*MATERIAL FOR THIS EXERCISE*
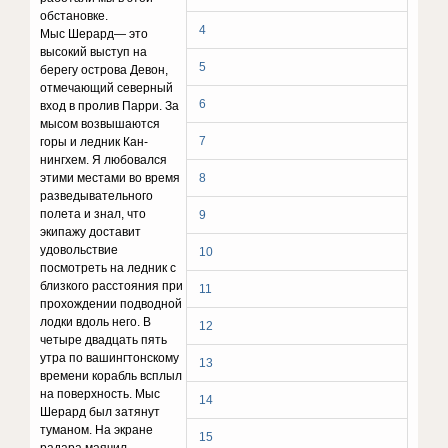
обстановке.
4
Мыс Шерард— это
высокий выступ на
5
берегу острова Девон,
отмечающий северный
6
вход в пролив Парри. За
мысом возвышаются
7
горы и ледник Кан-
нингхем. Я любовался
этими местами во время
8
разведывательного
полета и знал, что
9
экипажу доставит
удовольствие
10
посмотреть на ледник с
близкого расстояния при
11
прохождении подводной
лодки вдоль него. В
12
четыре двадцать пять
утра по вашингтонскому
13
времени корабль всплыл
на поверхность. Мыс
14
Шерард был затянут
туманом. На экране
15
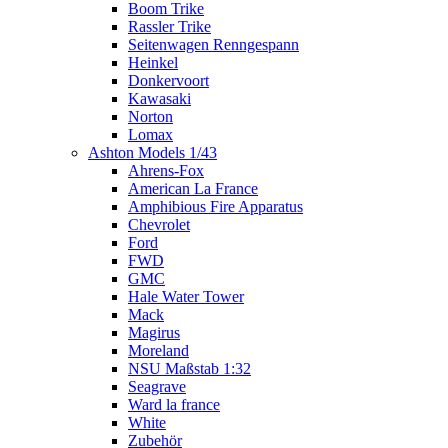
Boom Trike
Rassler Trike
Seitenwagen Renngespann
Heinkel
Donkervoort
Kawasaki
Norton
Lomax
Ashton Models 1/43
Ahrens-Fox
American La France
Amphibious Fire Apparatus
Chevrolet
Ford
FWD
GMC
Hale Water Tower
Mack
Magirus
Moreland
NSU Maßstab 1:32
Seagrave
Ward la france
White
Zubehör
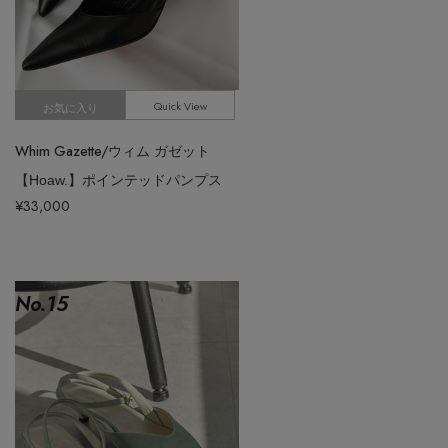
Quick View
お気に入り
Whim Gazette/ウィム ガゼット
【Hoaw.】ポインテッドパンプス
¥33,000
No.
15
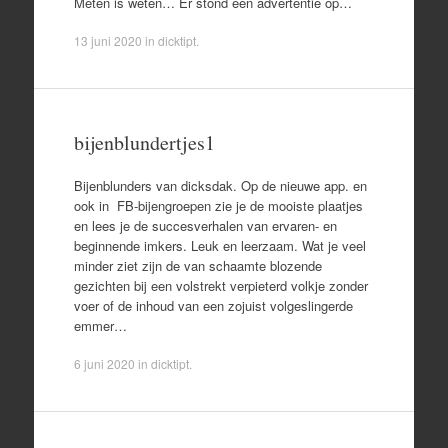
Meten is weten… Er stond een advertentie op…
13 juni 2020
in
dicktipt
.
bijenblundertjes1
Bijenblunders van dicksdak. Op de nieuwe app. en
ook in FB-bijengroepen zie je de mooiste plaatjes
en lees je de succesverhalen van ervaren- en
beginnende imkers. Leuk en leerzaam. Wat je veel
minder ziet zijn de van schaamte blozende
gezichten bij een volstrekt verpieterd volkje zonder
voer of de inhoud van een zojuist volgeslingerde
emmer…
6 juni 2020
in
dicktipt
.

*TRY IT*
Repeat exactly, and only, the entries from the line with "полета и знал, что" through the line with "Amphibious Fire Apparatus". Pictures are skipped.

*RESPONSE AREA*
полета и знал, что
9
экипажу доставит
удовольствие
10
посмотреть на ледник с
близкого расстояния при
11
прохождении подводной
лодки вдоль него. В
12
четыре двадцать пять
утра по вашингтонскому
13
времени корабль всплыл
на поверхность. Мыс
14
Шерард был затянут
туманом. На экране
15
Boom Trike
Rassler Trike
Seitenwagen Renngespann
Heinkel
Donkervoort
Kawasaki
Norton
Lomax
Ashton Models 1/43
Ahrens-Fox
American La France
Amphibious Fire Apparatus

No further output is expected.